* The problem *
Find the line with "Detaillierte Informationen" in the entries below, then reproduce it and every line after it down to and including the line with "Personenfahrstuhl", exactly.

Data excerpts
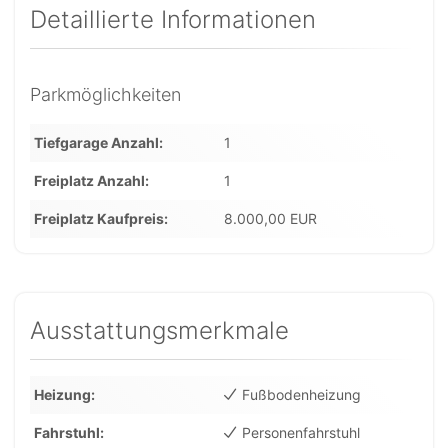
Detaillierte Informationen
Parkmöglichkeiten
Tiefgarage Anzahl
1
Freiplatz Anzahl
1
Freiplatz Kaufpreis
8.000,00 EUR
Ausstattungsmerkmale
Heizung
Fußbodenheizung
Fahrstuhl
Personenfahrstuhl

...

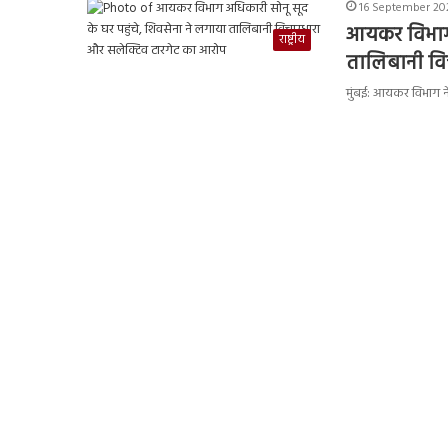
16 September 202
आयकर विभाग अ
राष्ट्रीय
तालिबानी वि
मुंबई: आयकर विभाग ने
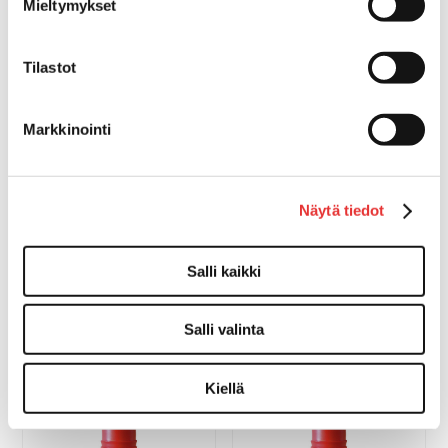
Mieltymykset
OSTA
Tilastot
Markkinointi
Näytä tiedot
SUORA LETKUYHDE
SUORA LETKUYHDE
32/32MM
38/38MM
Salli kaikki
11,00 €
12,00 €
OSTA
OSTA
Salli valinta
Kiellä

--

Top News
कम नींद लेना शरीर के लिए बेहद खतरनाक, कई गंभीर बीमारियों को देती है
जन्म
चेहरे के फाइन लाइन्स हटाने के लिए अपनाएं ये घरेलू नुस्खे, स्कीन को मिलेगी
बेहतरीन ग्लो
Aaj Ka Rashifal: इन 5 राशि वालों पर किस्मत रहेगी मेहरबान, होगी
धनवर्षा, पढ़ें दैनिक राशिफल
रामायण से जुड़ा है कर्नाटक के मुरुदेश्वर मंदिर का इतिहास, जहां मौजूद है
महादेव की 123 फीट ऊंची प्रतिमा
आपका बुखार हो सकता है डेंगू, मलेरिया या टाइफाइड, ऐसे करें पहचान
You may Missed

* Problem solution *
Detaillierte Informationen
Parkmöglichkeiten
Tiefgarage Anzahl
1
Freiplatz Anzahl
1
Freiplatz Kaufpreis
8.000,00 EUR
Ausstattungsmerkmale
Heizung
Fußbodenheizung
Fahrstuhl
Personenfahrstuhl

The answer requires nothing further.